### Work instruction
Your answer needs to include each line of the records in which the string "scrollbar" can be found.

==== Data for this task

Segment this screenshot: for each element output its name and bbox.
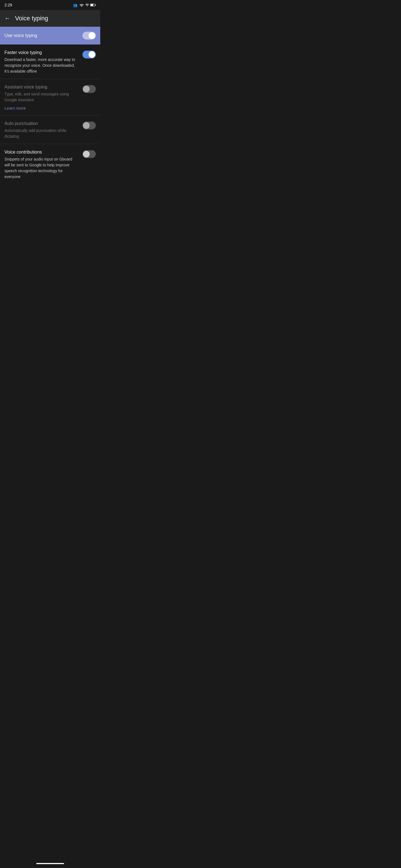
section-desc-assistant-voice-typing: Type, edit, and send messages using Goog… [4, 91, 78, 103]
wifi-icon [79, 3, 84, 7]
toggle-voice-contributions[interactable] [82, 150, 96, 158]
section-desc-voice-contributions: Snippets of your audio input on Gboard w… [4, 156, 78, 180]
svg-rect-1 [90, 4, 93, 6]
setting-row-assistant-voice-typing[interactable]: Assistant voice typing Type, edit, and s… [0, 79, 100, 116]
setting-row-faster-voice-typing[interactable]: Faster voice typing Download a faster, m… [0, 44, 100, 79]
back-button[interactable]: ← [4, 15, 10, 22]
section-text: Voice contributions Snippets of your aud… [4, 150, 78, 180]
toggle-thumb [83, 151, 90, 157]
section-desc-auto-punctuation: Automatically add punctuation while dict… [4, 128, 78, 140]
toggle-assistant-voice-typing[interactable] [82, 85, 96, 93]
use-voice-typing-row[interactable]: Use voice typing [0, 27, 100, 44]
use-voice-typing-label: Use voice typing [4, 33, 37, 38]
teams-icon: 👥 [73, 3, 78, 7]
toggle-thumb [89, 51, 95, 58]
section-desc-faster-voice-typing: Download a faster, more accurate way to … [4, 57, 78, 74]
toggle-thumb [83, 86, 90, 92]
status-bar: 2:29 👥 [0, 0, 100, 10]
page-title: Voice typing [15, 15, 48, 22]
learn-more-link[interactable]: Learn more [4, 106, 26, 111]
app-bar: ← Voice typing [0, 10, 100, 27]
section-title-assistant-voice-typing: Assistant voice typing [4, 85, 78, 90]
section-header: Assistant voice typing Type, edit, and s… [4, 85, 96, 111]
section-title-voice-contributions: Voice contributions [4, 150, 78, 155]
section-text: Assistant voice typing Type, edit, and s… [4, 85, 78, 111]
toggle-auto-punctuation[interactable] [82, 122, 96, 129]
section-title-auto-punctuation: Auto punctuation [4, 121, 78, 126]
section-title-faster-voice-typing: Faster voice typing [4, 50, 78, 55]
section-text: Auto punctuation Automatically add punct… [4, 121, 78, 140]
status-icons: 👥 [73, 3, 96, 7]
signal-icon [85, 3, 89, 7]
use-voice-typing-toggle[interactable] [82, 32, 96, 39]
section-header: Auto punctuation Automatically add punct… [4, 121, 96, 140]
svg-rect-2 [95, 4, 96, 6]
setting-row-voice-contributions[interactable]: Voice contributions Snippets of your aud… [0, 144, 100, 184]
section-header: Faster voice typing Download a faster, m… [4, 50, 96, 74]
toggle-thumb [89, 32, 95, 39]
setting-row-auto-punctuation[interactable]: Auto punctuation Automatically add punct… [0, 116, 100, 144]
settings-list: Faster voice typing Download a faster, m… [0, 44, 100, 184]
section-text: Faster voice typing Download a faster, m… [4, 50, 78, 74]
battery-icon [90, 3, 96, 7]
toggle-thumb [83, 122, 90, 129]
status-time: 2:29 [4, 3, 12, 7]
section-header: Voice contributions Snippets of your aud… [4, 150, 96, 180]
toggle-faster-voice-typing[interactable] [82, 51, 96, 58]
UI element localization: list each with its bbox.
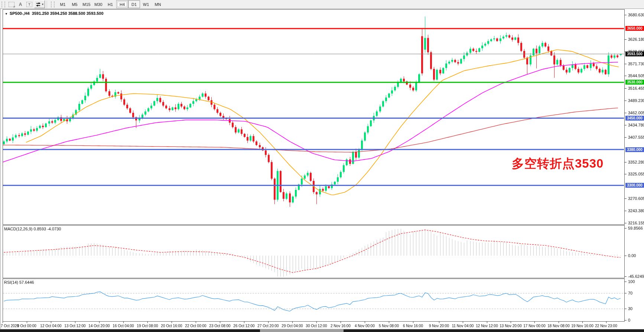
toolbar-separator bbox=[47, 1, 48, 8]
text-label-icon[interactable]: A bbox=[16, 1, 25, 8]
timeframe-button-m30[interactable]: M30 bbox=[92, 0, 104, 8]
timeframe-button-mn[interactable]: MN bbox=[152, 0, 164, 8]
chart-template-icon[interactable]: F bbox=[7, 1, 16, 8]
timeframe-button-h1[interactable]: H1 bbox=[104, 0, 116, 8]
object-arrows-button[interactable]: ▾ bbox=[34, 0, 45, 8]
icon-letter: A bbox=[19, 2, 22, 7]
scrollbar-thumb[interactable] bbox=[260, 329, 344, 332]
horizontal-scrollbar[interactable] bbox=[0, 329, 644, 332]
timeframe-button-h4[interactable]: H4 bbox=[116, 0, 128, 8]
icon-letter: F bbox=[14, 6, 15, 8]
timeframe-button-group: M1M5M15M30H1H4D1W1MN bbox=[57, 0, 164, 8]
chart-canvas[interactable] bbox=[0, 0, 644, 332]
timeframe-button-w1[interactable]: W1 bbox=[140, 0, 152, 8]
dropdown-caret-icon: ▾ bbox=[42, 3, 43, 6]
icon-letter: T bbox=[26, 2, 32, 7]
timeframe-button-d1[interactable]: D1 bbox=[128, 0, 140, 8]
timeframe-button-m1[interactable]: M1 bbox=[57, 0, 69, 8]
toolbar-grip[interactable] bbox=[1, 1, 5, 7]
timeframe-button-m5[interactable]: M5 bbox=[69, 0, 81, 8]
text-box-icon[interactable]: T bbox=[25, 1, 33, 8]
timeframe-button-m15[interactable]: M15 bbox=[81, 0, 92, 8]
trading-app-window: F A T ▾ M1M5M15M30H1H4D1W1MN ▼SP500-,H4 … bbox=[0, 0, 644, 332]
toolbar: F A T ▾ M1M5M15M30H1H4D1W1MN bbox=[0, 0, 644, 9]
swap-arrows-icon bbox=[36, 2, 41, 7]
toolbar-grip[interactable] bbox=[51, 1, 55, 7]
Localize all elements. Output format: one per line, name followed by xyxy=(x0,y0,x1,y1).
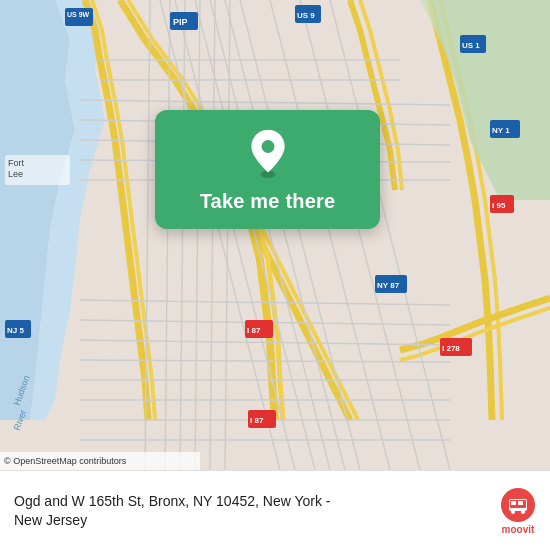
svg-text:Fort: Fort xyxy=(8,158,25,168)
svg-text:PIP: PIP xyxy=(173,17,188,27)
svg-text:I 278: I 278 xyxy=(442,344,460,353)
moovit-icon xyxy=(500,487,536,523)
svg-text:US 1: US 1 xyxy=(462,41,480,50)
svg-point-65 xyxy=(511,510,515,514)
moovit-label: moovit xyxy=(502,524,535,535)
svg-text:I 87: I 87 xyxy=(247,326,261,335)
map-container: Fort Lee US 9W PIP US 9 US 1 I 95 NY 1 I… xyxy=(0,0,550,470)
take-me-there-button[interactable]: Take me there xyxy=(200,190,336,213)
svg-text:I 87: I 87 xyxy=(250,416,264,425)
svg-text:NY 87: NY 87 xyxy=(377,281,400,290)
svg-text:US 9: US 9 xyxy=(297,11,315,20)
moovit-logo: moovit xyxy=(500,487,536,535)
bottom-bar: Ogd and W 165th St, Bronx, NY 10452, New… xyxy=(0,470,550,550)
svg-text:I 95: I 95 xyxy=(492,201,506,210)
action-card[interactable]: Take me there xyxy=(155,110,380,229)
svg-text:Lee: Lee xyxy=(8,169,23,179)
address-text: Ogd and W 165th St, Bronx, NY 10452, New… xyxy=(14,492,490,530)
svg-rect-67 xyxy=(511,501,516,505)
svg-point-66 xyxy=(521,510,525,514)
svg-text:© OpenStreetMap contributors: © OpenStreetMap contributors xyxy=(4,456,127,466)
map-background: Fort Lee US 9W PIP US 9 US 1 I 95 NY 1 I… xyxy=(0,0,550,470)
svg-text:NJ 5: NJ 5 xyxy=(7,326,24,335)
svg-text:US 9W: US 9W xyxy=(67,11,90,18)
svg-text:NY 1: NY 1 xyxy=(492,126,510,135)
svg-point-61 xyxy=(261,140,274,153)
svg-rect-68 xyxy=(518,501,523,505)
location-pin-icon xyxy=(246,128,290,178)
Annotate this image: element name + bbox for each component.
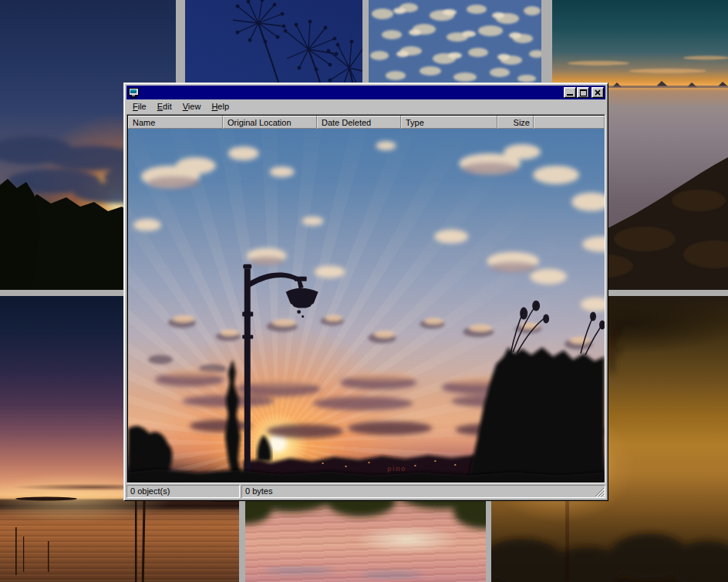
window-titlebar[interactable] xyxy=(126,86,605,99)
status-total-size: 0 bytes xyxy=(241,485,605,498)
computer-icon[interactable] xyxy=(128,87,139,98)
maximize-icon xyxy=(580,89,587,96)
close-icon xyxy=(592,88,603,97)
resize-grip[interactable] xyxy=(595,487,605,497)
sunset-lamp-photo: pino xyxy=(128,129,605,483)
column-header-row: Name Original Location Date Deleted Type… xyxy=(128,116,605,129)
menu-file[interactable]: File xyxy=(127,100,152,113)
recycle-bin-window: File Edit View Help Name Original Locati… xyxy=(123,82,608,501)
menu-bar: File Edit View Help xyxy=(126,99,605,114)
menu-help[interactable]: Help xyxy=(206,100,234,113)
minimize-button[interactable] xyxy=(564,87,576,98)
column-header-size[interactable]: Size xyxy=(497,116,534,129)
menu-edit[interactable]: Edit xyxy=(152,100,177,113)
column-header-type[interactable]: Type xyxy=(401,116,497,129)
column-header-date-deleted[interactable]: Date Deleted xyxy=(317,116,401,129)
photo-watermark: pino xyxy=(387,465,406,473)
column-header-original-location[interactable]: Original Location xyxy=(223,116,317,129)
status-bar: 0 object(s) 0 bytes xyxy=(126,485,605,498)
menu-view[interactable]: View xyxy=(177,100,207,113)
street-lamp-silhouette xyxy=(242,264,318,483)
maximize-button[interactable] xyxy=(577,87,589,98)
list-view[interactable]: Name Original Location Date Deleted Type… xyxy=(126,114,605,483)
minimize-icon xyxy=(567,94,573,96)
close-button[interactable] xyxy=(592,87,604,98)
column-header-filler xyxy=(534,116,605,129)
cypress-silhouette xyxy=(225,360,244,483)
column-header-name[interactable]: Name xyxy=(128,116,223,129)
status-object-count: 0 object(s) xyxy=(126,485,240,498)
cloud-layer-top xyxy=(133,141,605,311)
window-title xyxy=(141,87,563,98)
cloud-shadows-top xyxy=(148,163,536,273)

========

### Result of the exercise
scrollbar-thumb[interactable] bbox=[260, 329, 344, 332]
horizontal-scrollbar[interactable] bbox=[0, 329, 644, 332]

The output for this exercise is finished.